Driving Employee Engagement with Gamification
Have you ever walked out of a bad movie? Or more likely: Have you ever stopped watching a film on Netflix with absolutely no desire to finish it? Maybe it was ridiculous. Maybe it was not funny. Maybe it was simply boring, not engaging.
A similar phenomenon exists in elearning. Employees bail on courses without finishing them, resulting in a low number of course completions. Naturally, companies are concerned: “Why aren’t they finishing what we invested time and money to produce?”
The likely answer? They were bored, unengaged.
One solution is gamification.
Gamified training dramatically improves engagement in the long term. Because it incorporates gaming principles and mechanics into instructional strategy, employees feel a competitive urge. They’re in it to win it, all while moving a few steps closer to behavior change. And they’re having fun.
For employees to change their behavior, they have to want to practice new skills. Gaming staples such as rewards, challenges, decision points and levelling up get learners interested, motivated and hooked: They keep coming back for more.
In particular, the following aspects lead to better employee engagement:
- Competition: Learners compare their progress against their previous scores and also to their co-workers’ scores.
- Repetition: Learners are motivated to complete the course again, improving their score.
- Fun: Learners’ curiosity is ignited, and winning feels good, reinforcing skills and information.
Learners, by and large, love challenges and healthy competition (this is particularly true for Americans). Throughout a gamified course, learners can receive feedback that shows their score and how it compares to their past scores. Not only that, they can compare their scores to their co-workers’. As everyone is striving to be the best, they engage more enthusiastically. Success becomes rewarding.
Because learners value competition, they engage more frequently, and that improves retention. They want to play the game several times, and in doing so they deepen their knowledge every time.
Allen designed a number of courses for one company, a major heavy equipment manufacturer, including one called the Customer Experience Game, which shows employees how their everyday decisions impact the company’s brand and the customer experience. The player’s responses determine whether the game characters become promoters, detractors or passive about the brand. Each response is tallied and the player’s score carries with them throughout the rest of the courses, where it fluctuates according to new information and decisions.
To improve their score, the player can replay the Customer Experience Game. During each playthrough, they learn more about how they can improve the brand.
When learning is interesting, it sticks. Games that are fun and relevant to the skills you want learners to acquire keep them engaged throughout. They focus better and discover the real-world applications. Plus, the thrill of winning reinforces the new information.
Allen worked with Domino’s to design a gamified course for new employees learning how to put toppings on pizzas. The goals were speed and accuracy. Learners felt motivated thanks to game elements such as achievement awards, points and badges, and leaderboards. Making a virtual pizza became a fun, competitive experience that engaged learners and prepared them for the real deal.

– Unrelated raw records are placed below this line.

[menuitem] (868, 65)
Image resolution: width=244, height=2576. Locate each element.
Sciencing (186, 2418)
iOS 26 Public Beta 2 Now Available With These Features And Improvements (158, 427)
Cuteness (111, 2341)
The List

A caveat about having fun: A gamified course must be relevant to the learner’s job, or else it won’t change behavior. Too much fun and too little value doesn’t help the learner.
So there you have it: Gamification, when used correctly, enhances training and engages employees because it naturally fosters competition, repetition, and fun. They’ll stick with the course and not bail on it like a bad movie.
Get to the next level.
No, competition is not something that people love. And Americans are not different. And especially in a work environment, where you want collaboration you don’t want something like competition that is the absolute opposite with all negative effects.
The go ahead and rewrite the article. Everyone would be better off. Thank you
Hi Mario, thank you for your comment.
It’s true, when it comes to competition, people have a variety of tastes and inclinations. A gamified training solution can accommodate the employee who wants to be in the top five of a leaderboard, or the one who simply wants to outdo their previous score. Exceeding a personal best, in Allen’s experience, is a common desire among learners. They report more engagement. Competition doesn’t have to be a cutthroat experience. I’m confident you would agree. Healthy competition, however, when applied thoughtfully and to the right audience, is effective. That’s why we analyze our audience and its needs before recommending or discouraging a strategy incorporating gamification.
What are your thoughts and findings?